Background

The bacterial speck disease of tomato caused by a bacterial pathogen Pseudomonas syringae pv. tomato is a most important disease causing severe crop losses.

Methods and results Present study was conducted to investigate and characterize the population diversity of P. syringae pv. tomato pathogen isolated from infected tomato plants from various regions of Egypt. Significant variation among the isolates was observed which demonstrated considerable virulence. All isolates were pathogenic and the CFU population recovered from inoculate tomato leaves by isolate Pst-2 was higher than other isolates.
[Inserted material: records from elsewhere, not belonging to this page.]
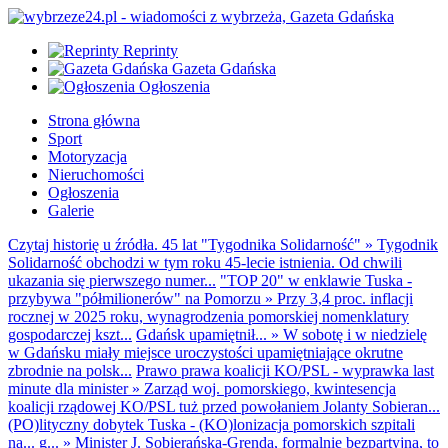
Reprinty
Gazeta Gdańska
Ogłoszenia
Strona główna
Sport
Motoryzacja
Nieruchomości
Ogłoszenia
Galerie
Czytaj historię u źródła. 45 lat "Tygodnika Solidarność"
»
Tygodnik
Solidarność obchodzi w tym roku 45-lecie istnienia. Od chwili
ukazania się pierwszego numer...
"TOP 20" w enklawie Tuska -
przybywa "półmilionerów" na Pomorzu
»
Przy 3,4 proc. inflacji
rocznej w 2025 roku, wynagrodzenia pomorskiej nomenklatury
gospodarczej kszt...
Gdańsk upamiętnił...
»
W sobotę i w niedzielę
w Gdańsku miały miejsce uroczystości upamiętniające okrutne
zbrodnie na polsk...
Prawo prawa koalicji KO/PSL - wyprawka last
minute dla minister
»
Zarząd woj. pomorskiego, kwintesencja
koalicji rządowej KO/PSL tuż przed powołaniem Jolanty Sobieran...
(PO)lityczny dobytek Tuska - (KO)lonizacja pomorskich szpitali
na... g...
»
Minister J. Sobierańska-Grenda, formalnie bezpartyjna, to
Genetic disparity among the isolates was investigated by PCR analysis by amplifying hrpZ gene using random amplified polymorphic DNA (RAPD), sequence-related amplified polymorphism (SRAP), and inter-simple sequence repeats (ISSR) markers. The amplified products for ITS1 were found to have 810 bp length whereas 536 bp length was observed for hrpZ gene using primer pairs (1406-f/23S-r) and (MM5-F, MM5-R) respectively. The restriction analysis of amplified regions “ITS” and hrpZ by using 5 and 4 endonucleases respectively demonstrated slight variation among the bacterial isolates. The results of RAPD, ISSR and SRAP showed higher polymorphism (60.52%) within the isolates which may assist for successful characterization by unique and specific markers based on geographical distribution, origin and virulence intensity.

Conclusion

The results of present study suggested that the use of molecular approach may provide successful and valuable information to differentiate and classify P. syringae pv. tomato strains in future for the detection and confirmation of pathogenicity.